# TASK TO CARRY OUT
Write the data out again in full, with no departure from the original.

# THE INPUT
--- START ---
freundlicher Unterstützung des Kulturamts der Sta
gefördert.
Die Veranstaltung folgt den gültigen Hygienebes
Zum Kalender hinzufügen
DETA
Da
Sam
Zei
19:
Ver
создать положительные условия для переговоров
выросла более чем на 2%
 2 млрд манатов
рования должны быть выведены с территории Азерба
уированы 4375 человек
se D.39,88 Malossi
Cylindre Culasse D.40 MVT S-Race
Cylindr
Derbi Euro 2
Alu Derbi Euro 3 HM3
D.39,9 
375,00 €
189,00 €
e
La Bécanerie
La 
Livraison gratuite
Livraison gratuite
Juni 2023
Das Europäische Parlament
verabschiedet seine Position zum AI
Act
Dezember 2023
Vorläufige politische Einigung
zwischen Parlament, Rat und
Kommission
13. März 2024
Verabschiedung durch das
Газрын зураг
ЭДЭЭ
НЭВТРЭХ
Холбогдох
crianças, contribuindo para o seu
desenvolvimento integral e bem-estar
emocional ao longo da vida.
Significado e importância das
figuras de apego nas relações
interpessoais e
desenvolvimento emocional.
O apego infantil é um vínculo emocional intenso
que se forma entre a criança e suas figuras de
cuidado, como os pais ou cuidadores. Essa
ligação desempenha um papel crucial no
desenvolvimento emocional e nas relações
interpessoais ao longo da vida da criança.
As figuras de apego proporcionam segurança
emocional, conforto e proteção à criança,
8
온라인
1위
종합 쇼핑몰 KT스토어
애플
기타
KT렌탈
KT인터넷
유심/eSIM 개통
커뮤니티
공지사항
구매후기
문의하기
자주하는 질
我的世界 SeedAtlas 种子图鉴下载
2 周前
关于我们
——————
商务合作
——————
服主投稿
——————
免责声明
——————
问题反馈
--- END ---
# EXERCISE RESPONSE
freundlicher Unterstützung des Kulturamts der Sta
gefördert.
Die Veranstaltung folgt den gültigen Hygienebes
Zum Kalender hinzufügen
DETA
Da
Sam
Zei
19:
Ver
создать положительные условия для переговоров
выросла более чем на 2%
 2 млрд манатов
рования должны быть выведены с территории Азерба
уированы 4375 человек
se D.39,88 Malossi
Cylindre Culasse D.40 MVT S-Race
Cylindr
Derbi Euro 2
Alu Derbi Euro 3 HM3
D.39,9 
375,00 €
189,00 €
e
La Bécanerie
La 
Livraison gratuite
Livraison gratuite
Juni 2023
Das Europäische Parlament
verabschiedet seine Position zum AI
Act
Dezember 2023
Vorläufige politische Einigung
zwischen Parlament, Rat und
Kommission
13. März 2024
Verabschiedung durch das
Газрын зураг
ЭДЭЭ
НЭВТРЭХ
Холбогдох
crianças, contribuindo para o seu
desenvolvimento integral e bem-estar
emocional ao longo da vida.
Significado e importância das
figuras de apego nas relações
interpessoais e
desenvolvimento emocional.
O apego infantil é um vínculo emocional intenso
que se forma entre a criança e suas figuras de
cuidado, como os pais ou cuidadores. Essa
ligação desempenha um papel crucial no
desenvolvimento emocional e nas relações
interpessoais ao longo da vida da criança.
As figuras de apego proporcionam segurança
emocional, conforto e proteção à criança,
8
온라인
1위
종합 쇼핑몰 KT스토어
애플
기타
KT렌탈
KT인터넷
유심/eSIM 개통
커뮤니티
공지사항
구매후기
문의하기
자주하는 질
我的世界 SeedAtlas 种子图鉴下载
2 周前
关于我们
——————
商务合作
——————
服主投稿
——————
免责声明
——————
问题反馈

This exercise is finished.